Hello... i was trying to do this but stuck in between ...can anyone help me?
F (x)= xsin (1/x): x not equal to 0
F (x)= 0 : for x=0
For all x belongs closed interval -1,1..
Prove f (x) is uniformly continuous by using € defination?
After many years of lecturing on this material, I don't remember seeing a $\epsilon/\delta$ proof of this. What I have seen many times is the fact that $F(x)$ defined above is continuous on $[0,1]$ therefore it is uniformly continuous. If you find a direct proof, then I would like to see it.
Dear plato..i have seen its solution in maths forum but i am not satisfied with that..
There in € defination they had taken
|x1Sin (1/x1)-x2sin (1/x2)| is less than or equal to |x1sin (1/x1)-x2sin (1/x1)+x1sin (1/x2)-x2sin (1/x2)|
And then simplifying RHS we get 2 |x1-x2|...
They had proved in this way but i was thinking how middle both term is always greater than or equal to LHS .. N the reason they had given was that
Both extra added term are almost equal..how they can be equal?? Can you please help me?

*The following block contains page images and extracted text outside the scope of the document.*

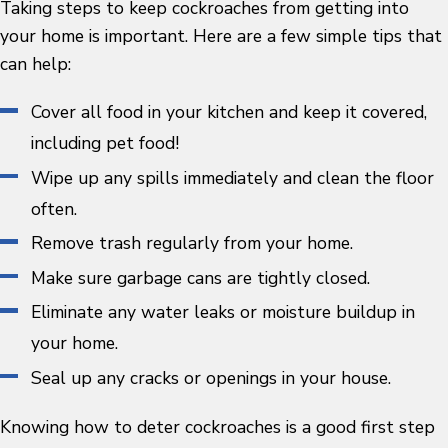
Taking steps to keep cockroaches from getting into
your home is important. Here are a few simple tips that
can help:
Cover all food in your kitchen and keep it covered,
including pet food!
Wipe up any spills immediately and clean the floor
often.
Remove trash regularly from your home.
Make sure garbage cans are tightly closed.
Eliminate any water leaks or moisture buildup in
your home.
Seal up any cracks or openings in your house.
Knowing how to deter cockroaches is a good first step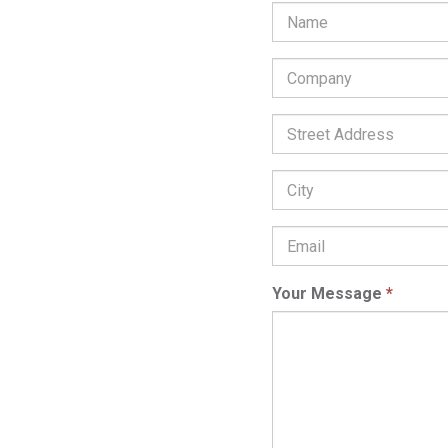
Company
*
Street
Address:
City:
Email
Address
*
Your Message
*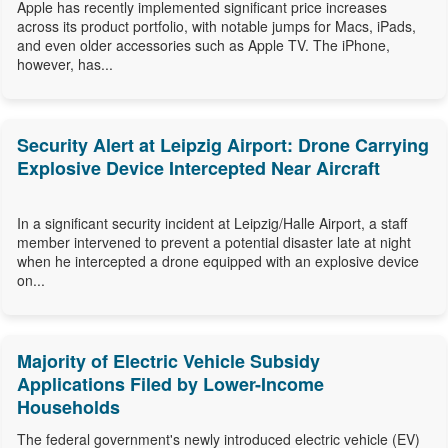
Apple has recently implemented significant price increases
across its product portfolio, with notable jumps for Macs, iPads,
and even older accessories such as Apple TV. The iPhone,
however, has...
Security Alert at Leipzig Airport: Drone Carrying
Explosive Device Intercepted Near Aircraft
In a significant security incident at Leipzig/Halle Airport, a staff
member intervened to prevent a potential disaster late at night
when he intercepted a drone equipped with an explosive device
on...
Majority of Electric Vehicle Subsidy
Applications Filed by Lower-Income
Households
The federal government's newly introduced electric vehicle (EV)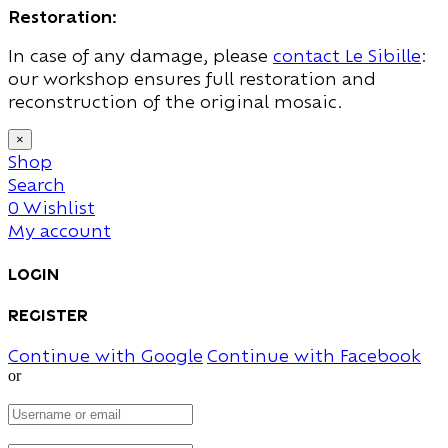
Restoration:
In case of any damage, please
contact Le Sibille
:
our workshop ensures full restoration and
reconstruction of the original mosaic.
×
Shop
Search
0
Wishlist
My account
Login
Register
Continue with Google
Continue with Facebook
or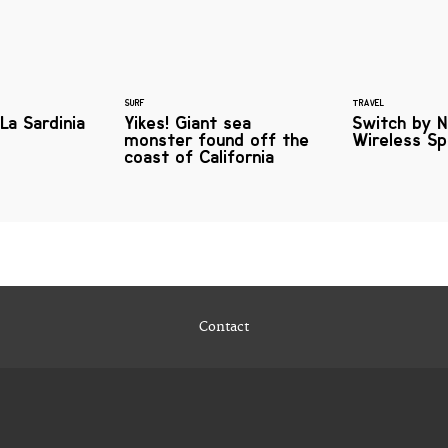
SURF
TRAVEL
La Sardinia
Yikes! Giant sea
Switch by N
monster found off the
Wireless S
coast of California
Contact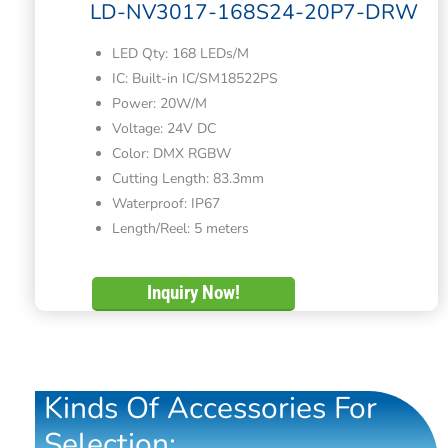
LD-NV3017-168S24-20P7-DRW
LED Qty: 168 LEDs/M
IC: Built-in IC/SM18522PS
Power: 20W/M
Voltage: 24V DC
Color: DMX RGBW
Cutting Length: 83.3mm
Waterproof: IP67
Length/Reel: 5 meters
Inquiry Now!
Kinds Of Accessories For
Selection: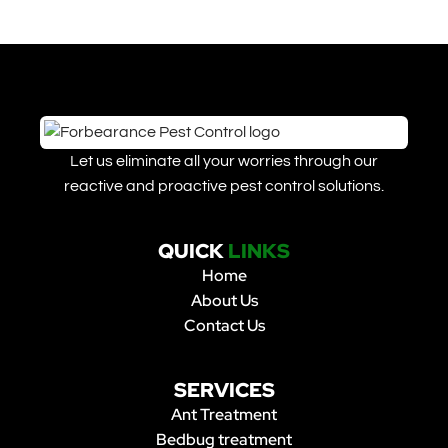
Let us eliminate all your worries through our
reactive and proactive pest control solutions.
QUICK
LINKS
Home
About Us
Contact Us
SERVICES
Ant Treatment
Bedbug treatment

That's not correct- x2sin(1/x1) and x1 sin(1/x2) will not cancel. That last term should be |x1sin(1/x1)- x2sin(1/x1)+ x2sin(1/x1)- x2sin(1/x2)|= |(x1- x2)sin(1/x1)+ x2(sin(1/x1)- sin(1/x2))|.
And then simplifying RHS we get 2 |x1-x2|...
They had proved in this way but i was thinking how middle both term is always greater than or equal to LHS .. N the reason they had given was that
Both extra added term are almost equal..how they can be equal?? Can you please help me?